4   What two reasons does June give for people not being allowed to be left-handed in the past?


5   Which hand does June use to write with now?


6   What percentage of people in the world is left-handed?


Answer & Audioscript

suggested answers:

2   15 months old

3   It was tied behind her back

4   It had been considered unlucky or culturally unacceptable

5   her left (one)

6   (about) 10%


Narrator:   Listen to June talking about her experience of learning to write.

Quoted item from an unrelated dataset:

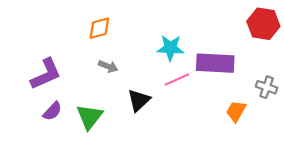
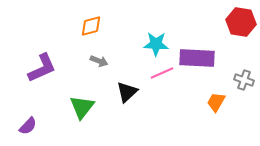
purple semicircle: (52, 111) -> (28, 126), moved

June:   It’s interesting how things change with time. These days, in the U.K., writing with your left hand isn’t something to be embarrassed or ashamed of. It’s not a habit that people generally try to get you to change nowadays, but, at the time when I was born, it was. I don’t remember the look on my parents’ faces the first time I picked up a pencil and used my left hand. I was only eighteen months old at the time, no—actually, I remember Mom saying I was fifteen months old. But I do remember that, until I started school, I was made to write with my right hand, and that my left one used to be tied behind my back so I wouldn’t use it. As you can imagine, it didn’t feel natural for me to use my right hand, so my writing was terrible. You could hardly read it! Fortunately, by the time I started school, attitudes had changed, and people were allowed to be left-handed. It was no longer considered to be unlucky or culturally unacceptable.

      As soon I as could, I started learning how to write with my left hand again. It felt a lot more natural to me, and my writing became so much neater. I still think it’s pretty strange that, in some places in the world, being left-handed is considered a bad thing.

      I think I read somewhere that twenty percent—no, I have that wrong, it was about ten percent of the world’s population is left-handed!